The Emergency Use Authorization (EUA) authority allows FDA to help strengthen the nation’s public health protections against chemical, biological, radiological, and nuclear (CBRN) threats including infectious diseases, by facilitating the availability and use of medical countermeasures (MCMs) needed during public health emergencies.

Under section 564 of the Federal Food, Drug, and Cosmetic Act (FD&C Act), when the Secretary of HHS declares that an emergency use authorization is appropriate, FDA may authorize unapproved medical products or unapproved uses of approved medical products to be used in an emergency to diagnose, treat, or prevent serious or life-threatening diseases or conditions caused by CBRN threat agents when certain criteria are met, including there are no adequate, approved, and available alternatives. The HHS declaration to support such use must be based on one of four types of determinations of threats or potential threats by the Secretary of HHS, Homeland Security, or Defense.

Please note: a determination under section 319 of the Public Health Service Act that a public health emergency exists, such as the one issued on January 31, 2020, does not enable FDA to issue EUAs. On February 4, 2020, the HHS Secretary determined that there is a public health emergency that has a significant potential to affect national security or the health and security of United States citizens living abroad, and that involves the virus that causes COVID-19. Subsequent HHS declarations supporting use of EUAs and based on this determination are described in the blue boxes below.

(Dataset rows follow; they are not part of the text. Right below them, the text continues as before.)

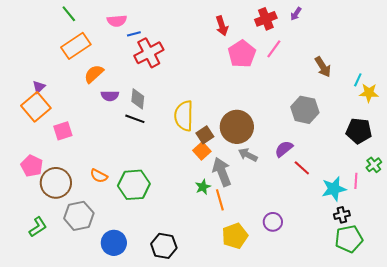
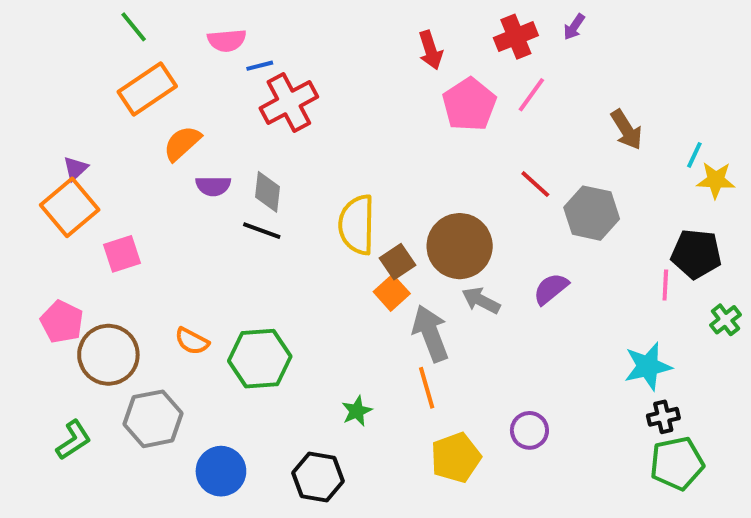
red line: (302, 168) -> (535, 184), moved
pink line: (356, 181) -> (665, 285), moved
green star: (203, 187) -> (357, 411), moved

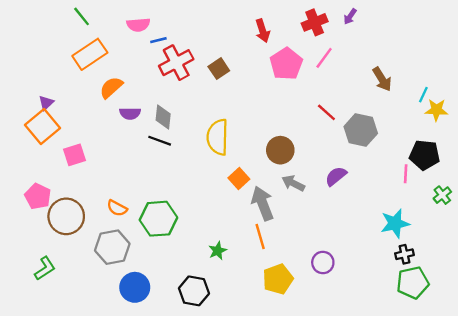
brown circle: (460, 246) -> (280, 150), size x0.7
brown square: (398, 262) -> (219, 69), moved
gray hexagon: (153, 419) -> (112, 247), moved

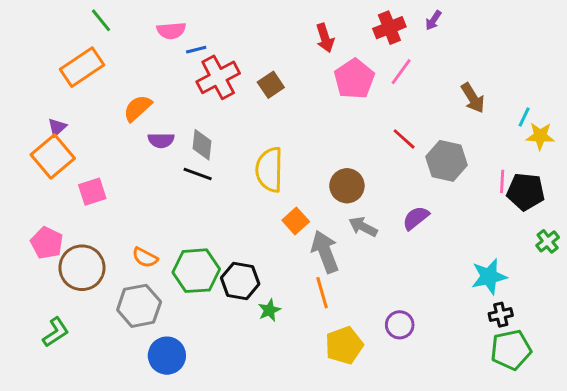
orange rectangle: (90, 54) -> (82, 67), moved
pink line: (406, 174) -> (502, 181), moved
black hexagon: (194, 291) -> (240, 281), moved

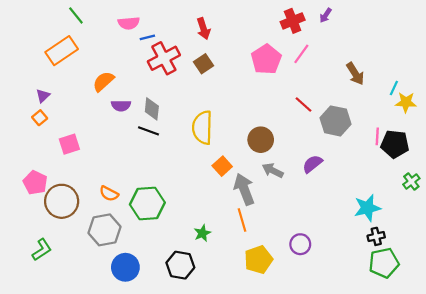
red arrow: (325, 38) -> (203, 29), moved
orange square: (53, 156) -> (40, 118), size x0.5
black hexagon: (240, 281) -> (180, 265), moved

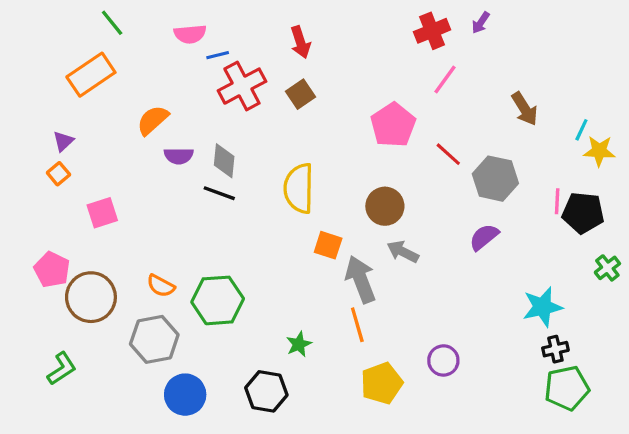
pink pentagon: (266, 59) -> (393, 125), moved
purple semicircle: (312, 164) -> (484, 237), moved
orange square: (222, 166) -> (328, 245), turned -30

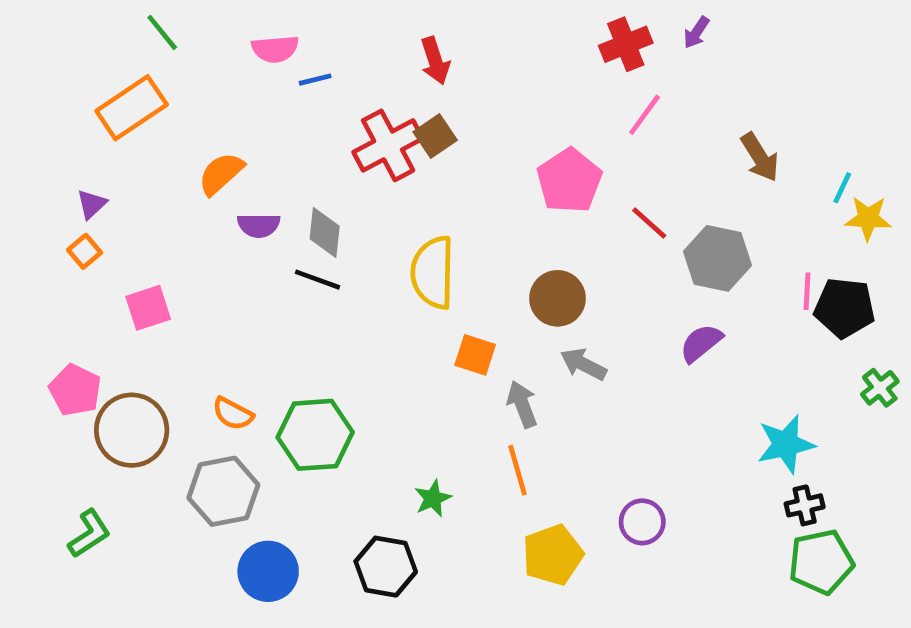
red cross: (242, 86) -> (388, 145), moved
gray arrow: (361, 279) -> (522, 404), size x0.7

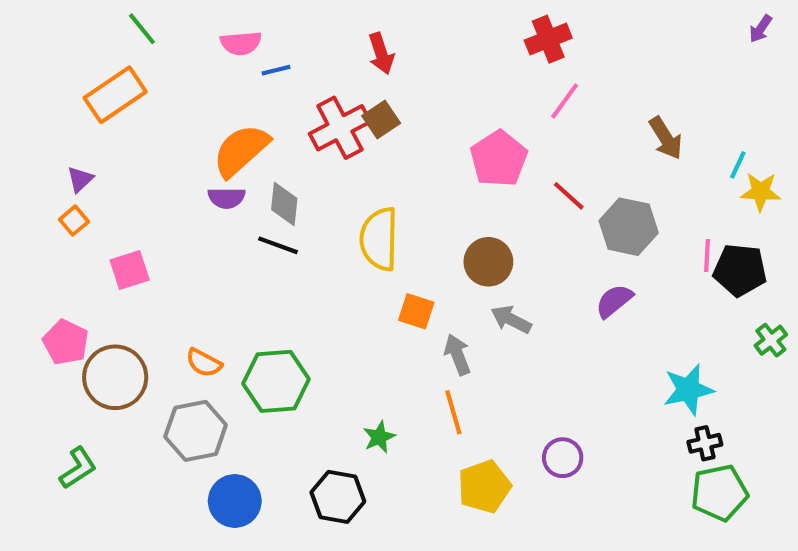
purple arrow: (696, 32) -> (761, 29), moved
orange semicircle: (221, 174) -> (241, 150), moved, size x1.4

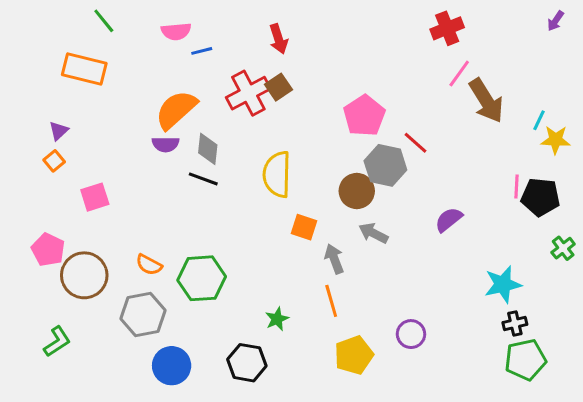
red cross: (548, 39) -> (447, 28), moved
orange rectangle: (115, 95) -> (84, 69), turned 48
pink line: (565, 101) -> (459, 74), moved
brown arrow: (666, 138) -> (486, 101), size x1.4
gray hexagon: (629, 227) -> (385, 165), moved

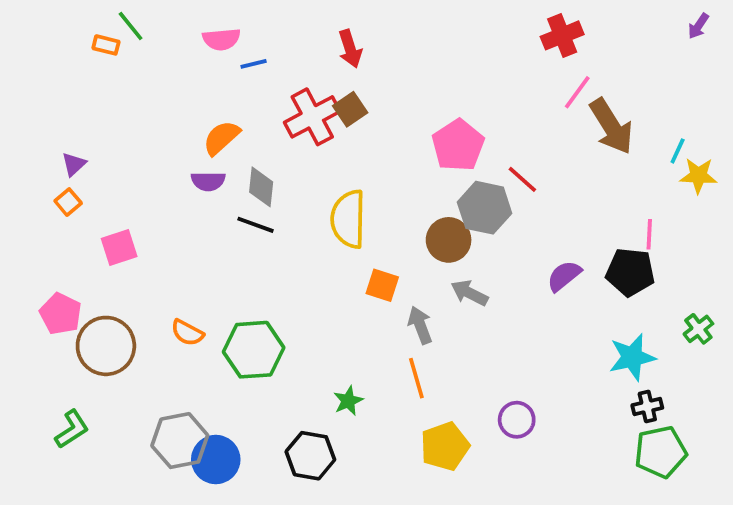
orange rectangle: (84, 69) -> (106, 45), moved, size x0.5
orange semicircle: (176, 110) -> (221, 138), size x0.7
black pentagon: (540, 197) -> (630, 272), moved
green cross: (563, 248) -> (698, 329), moved
gray hexagon: (143, 314) -> (180, 441), moved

Serology tests detect the presence of antibodies in the blood from the body’s adaptive immune response to an infection, like COVID-19. They do not detect the virus itself. In the early days of an infection when the body’s adaptive immune response is still building, antibodies may not be detected. This limits the test’s effectiveness for diagnosing current COVID-19 and is one reason serology tests should not be used to diagnose or exclude acute COVID-19 infection. Serology tests play a role in the fight against COVID-19 by helping health care professionals identify individuals who may have developed an adaptive immune response to SARS-CoV-2.

However, to use serology tests properly, it is important to understand their performance characteristics and limitations. Moreover, studies are underway to address questions that will better inform the appropriate use of these tests, such as which antibodies may indicate a level of protection that would prevent or reduce the severity of infection or re-infection as well as the duration for which this protection may last.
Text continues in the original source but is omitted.